U.S. v. Wells, s. 93-3924

Decision Date14 October 1997
Docket NumberNos. 93-3924,93-3932 and 94-1031,s. 93-3924
Citation127 F.3d 739
PartiesUNITED STATES of America, Appellee/Cross-Appellant, v. Jerry E. WELLS and Kenneth R. Steele, Appellant/Cross-Appellee.
CourtU.S. Court of Appeals — Eighth Circuit

James R. Wyrsch, Kansas City, MO (Jacqueline A. Cook and W. Brian Gaddy, on the brief), for appellant.

Matt J. Whitworth, Assistant U.S. Attorney, Kansas City, MO (Marietta Parker, on the brief), for appellee.

Before MORRIS S. ARNOLD, Circuit Judge, JOHN R. GIBSON, Senior Circuit Judge, and MELLOY *, Chief District Judge.

MELLOY, Chief District Judge

I.

This matter is before the court pursuant to remand from the United States Supreme Court.

In United States v. Wells, --- U.S. ----, 117 S.Ct. 921, 137 L.Ed.2d 107 (1997), the Supreme Court held that materiality is not an element of 18 U.S.C. § 1014, which makes it a crime to knowingly make a false statement for the purpose of influencing the actions of a federally insured bank. The Supreme Court vacated this Court's decision in United States v. Wells, 63 F.3d 745 (8th Cir.1995), which had held that materiality was an element of § 1014, and remanded the case for consideration of the remaining issues raised by the defendants. See --- U.S. at --- - ----, 117 S.Ct. at 931-932.

The remaining issues presented by the defendants are (1) whether the defendants have been held to answer for a crime not charged in their indictments and (2) whether the district court's instructions had the effect of improperly directing a verdict against the defendants. The court must also resolve the government's cross appeal, in which it argues the trial court erred in its guideline computations and the imposition of sentence. We affirm the defendant's conviction and reverse and remand for resentencing.

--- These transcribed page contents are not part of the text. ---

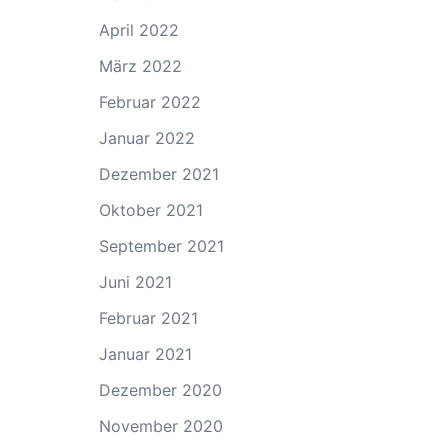
April 2022
März 2022
Februar 2022
Januar 2022
Dezember 2021
Oktober 2021
September 2021
Juni 2021
Februar 2021
Januar 2021
Dezember 2020
November 2020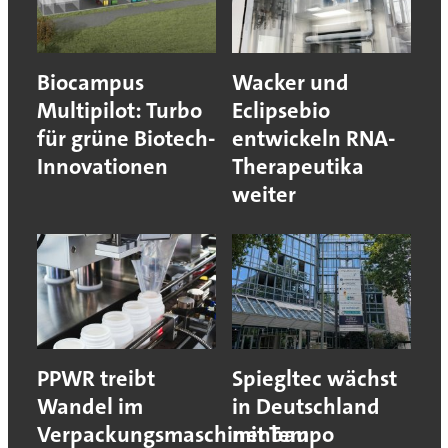
Biocampus
Wacker und
Multipilot: Turbo
Eclipsebio
für grüne Biotech-
entwickeln RNA-
Innovationen
Therapeutika
weiter
PPWR treibt
Spiegltec wächst
Wandel im
in Deutschland
Verpackungsmaschinenbau
mit Tempo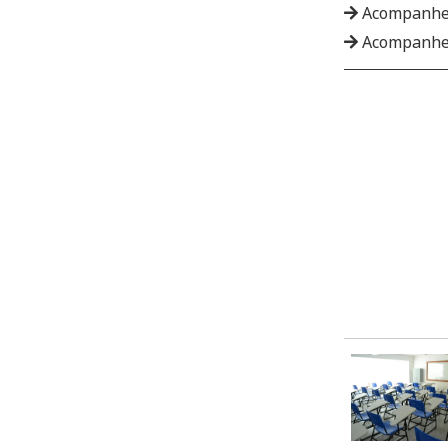
Acompanhe
Acompanhe 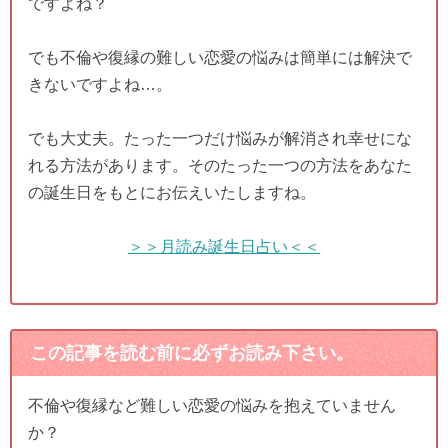
ですよね？
でも不倫や復縁の難しい恋愛の悩みは簡単には解決で
きないですよね…。
でも大丈夫。たった一つだけ悩みが解消され幸せにな
れる方法があります。そのたった一つの方法をあなた
の誕生日をもとにお伝えいたしますね。
＞＞月読み誕生日占い＜＜
この記事を読む前に必ずお読み下さい。
不倫や復縁など難しい恋愛の悩みを抱えていません
か？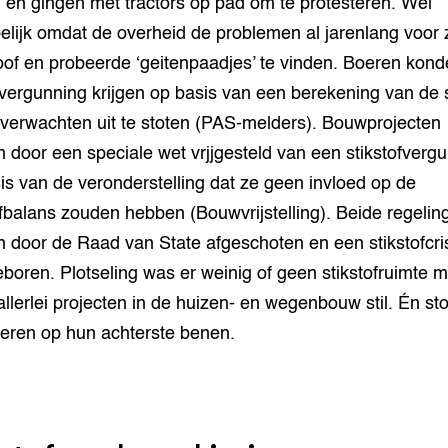
en gingen met tractors op pad om te protesteren. Wel
pelijk omdat de overheid de problemen al jarenlang voor 
oof en probeerde ‘geitenpaadjes’ te vinden. Boeren kon
vergunning krijgen op basis van een berekening van de s
 verwachten uit te stoten (PAS-melders). Bouwprojecten
 door een speciale wet vrjjgesteld van een stikstofverg
is van de veronderstelling dat ze geen invloed op de
ofbalans zouden hebben (Bouwvrijstelling). Beide regelin
 door de Raad van State afgeschoten en een stikstofcri
boren. Plotseling was er weinig of geen stikstofruimte 
allerlei projecten in de huizen- en wegenbouw stil. Én s
oeren op hun achterste benen.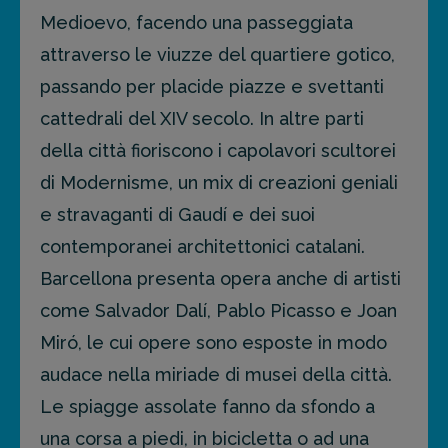
Medioevo, facendo una passeggiata
attraverso le viuzze del quartiere gotico,
passando per placide piazze e svettanti
cattedrali del XIV secolo. In altre parti
della città fioriscono i capolavori scultorei
di Modernisme, un mix di creazioni geniali
e stravaganti di Gaudí e dei suoi
contemporanei architettonici catalani.
Barcellona presenta opera anche di artisti
come Salvador Dalí, Pablo Picasso e Joan
Miró, le cui opere sono esposte in modo
audace nella miriade di musei della città.
Le spiagge assolate fanno da sfondo a
una corsa a piedi, in bicicletta o ad una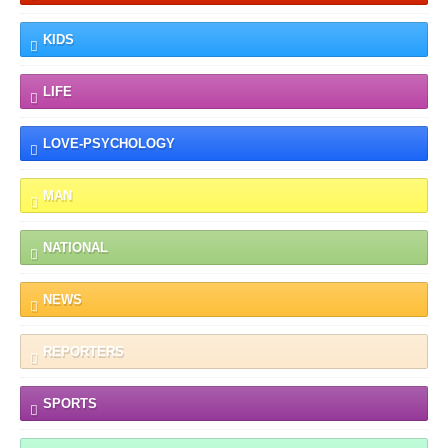
KIDS
LIFE
LOVE-PSYCHOLOGY
MAN
NATIONAL
NEWS
REPORTERS
SPORTS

Since the background in this case and the underlying facts have been fully explored in this court's prior decision and the Supreme Court decision, we will only set forth those facts necessary to resolve the issues which remain for consideration.

II.

As an initial matter, the government argues that we should not consider either of the defendants' remaining arguments, since, in its view, those arguments could have been raised in the initial appeal to this Court. The defendants could only have raised those arguments, however, if they had anticipated the government's position that materiality is not an element of § 1014, a position that the government adopted for the first time in a supplemental brief to this Court. Since nothing in the conduct of this case up to that point suggested that the government contested the supposed materiality requirement of § 1014, we decline to find that the defendants have waived their right to a consideration of their claims simply because they did not anticipate the government's change of position and brief all ancillary issues resulting from that change of position.

III.

The indictments in this case charged that the defendants made "material" false statements for the purpose of influencing a federally insured bank. While that allegation of materiality was in accord with our precedent at the time, see, e.g., U.S. v. Ribaste, 905 F.2d 1140 (8th Cir.1990), it is now clear that materiality is not an element of the crime charged. The defendants argue that, regardless of whether materiality is an element of § 1014, materiality is still an element of the offense "as set forth in the indictment," and so the government must prove the materiality of their statements to the satisfaction of a jury. Anything less, according to the defendants, would amount to a violation of their right to be tried only on the charges brought by the grand jury.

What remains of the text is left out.